Her reflection on the same topic concerning her father is a bit more involved. “I always thought he should have been a designer, he had such impeccable style. He was known among his peers as one of the first men to wear Gucci loafers in Philadelphia. That was considered very odd, but appreciated. He also loved his John Lobb shoes; he had the same pair for 40 years. I hung on his every word about clothes, but we disagreed about chunky heels—he didn’t like them, and I did. He preferred a more refined shoe on women, something sexier.”

Burch and her brothers have kept much of their beloved dad’s wardrobe, most of which was custom-made in Europe, New York, and, yes, Philadelphia. “The detailing is just exquisite, unique, different. His trademark was he used to have his jackets lined with Hermès scarves.” She plans to eventually use it as reference for a Tory Burch men’s line, but that will come down the road. When she does decide to commit to it, she plans to start with gifts and accessories and build from there. “We do have some swim trunks in the works, actually.”

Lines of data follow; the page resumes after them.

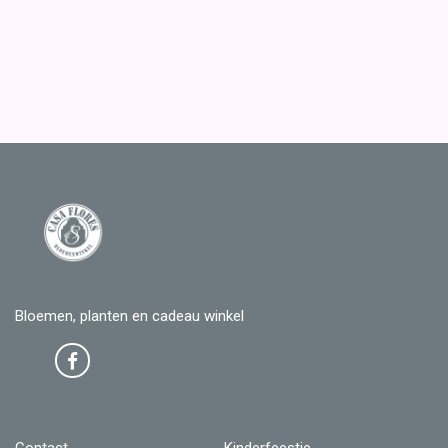
Bloemen, planten en cadeau winkel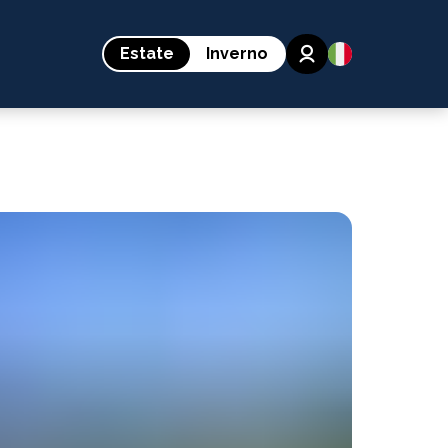
Estate
Inverno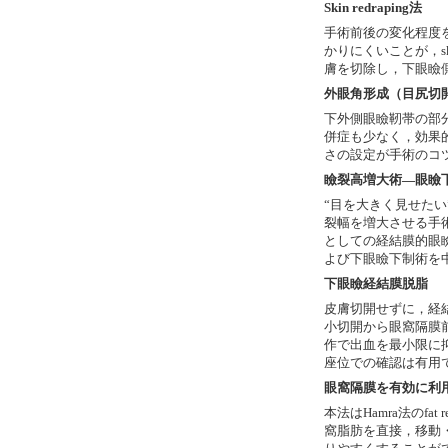
Skin redraping法
手術前後の変化程度
かりにくいことが，ski
膚を切除し，下眼瞼
外眼角形成（目尻切
下外側眼瞼靭帯の部
併症も少なく，効果
さの設定が手術のコ
瞼裂高増大術―眼瞼
“目を大きく見せた
裂幅を増大させる手
としての経結膜的眼
よび下眼瞼下制術を
下眼瞼経結膜脱脂
皮膚切開せずに，経結膜
小切開から眼窩隔膜
作で出血を最小限に
座位での確認は有用
眼窩隔膜を有効に利
本法はHamra法のfat
窩脂肪を直接，移動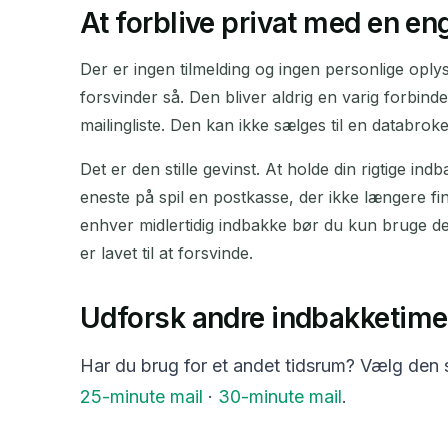
At forblive privat med en e
Der er ingen tilmelding og ingen personlige oplysn
forsvinder så. Den bliver aldrig en varig forbindel
mailingliste. Den kan ikke sælges til en databrok
Det er den stille gevinst. At holde din rigtige in
eneste på spil en postkasse, der ikke længere fi
enhver midlertidig indbakke bør du kun bruge den
er lavet til at forsvinde.
Udforsk andre indbakketime
Har du brug for et andet tidsrum? Vælg den s
25-minute mail
·
30-minute mail
.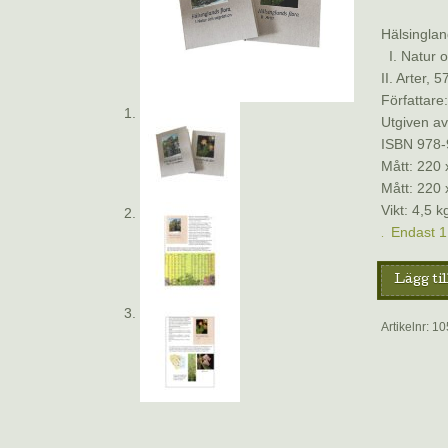
Hälsinglan
I. Natur o
II. Arter, 5
Författare
Utgiven av
ISBN 978-
Mått: 220 
Mått: 220 
Vikt: 4,5 k
Endast 1 
Hälsingla
Lägg til
Flora
mängd
Artikelnr:
10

Burch then tells me about the heirloom that is nearest to her heart (literally): “A pendant my father had made for his mother; it’s engraved je t’aime—un peu, beaucoup, passionnément, à la folie. Which loosely translates as, ‘I love you a little, a lot, like crazy.’ It wraps around a sunflower ornament. I wear it often, and it’s become the logo for our foundation.”

The question that most fascinates me when it comes to designers is who they pay attention to, and Burch, as a lover of fashion, is not shy with her answer. “Well, I’m always looking, but the first collection I probably look for now is Céline,” she says. “And I always love Proenza Schouler, and what Olivier Theyskens did for Rochas.” She thinks some more. “Balenciaga. Prada.”

She has just started doing runway shows (her second was on February 14), which she likens to “getting married twice a year.” “It’s this huge shooting plan, and we work a year in advance and it’s a tremendous amount of work, and then it’s over in nine minutes,” she says. “And then you wait for the reviews.”

Next we delve into the creative process, and just how much of the line she creates or at least oversees. “I oversee everything,” she says. “We have a great design team. I give them direction, talk about colors and fabrics, we do that all together; then we talk about shapes and silhouettes, and they come back and present things, and then we edit. Then things get sent to Asia, where our production is, and the samples come back, and we fit the samples. So it’s really a collaborative process... and that’s just ready-to-wear. Then we have handbags, footwear, costume jewelry, and it goes on and on. Eyewear. We ship new product to stores 11 times a year.” She doesn’t sound at all exhausted by this.

Or anything else, for that matter. She exudes pure calm that never spills over into arrogance (“My father was very calm. I got that from him”), and she has a great vibe with her coworkers—I could sense it in the time we spent together. You cannot fake that.

You also cannot fake knowing so much about visual culture, both in and outside of the fashion world. When she asks where I am from and I tell her Reading, she tells me of an artist named Jack Savitsky, also from the area, a folk painter of coal miners who died in the early 1990s. I’m not familiar with him, but sure enough, his work is fascinating.

“I have so many things that I want to do,” Burch confesses when I ask about the future, but she then hesitates. “No, I mean ‘we.’ So many things we want to do... and I feel like we’re just beginning.” Tracy Lord would approve.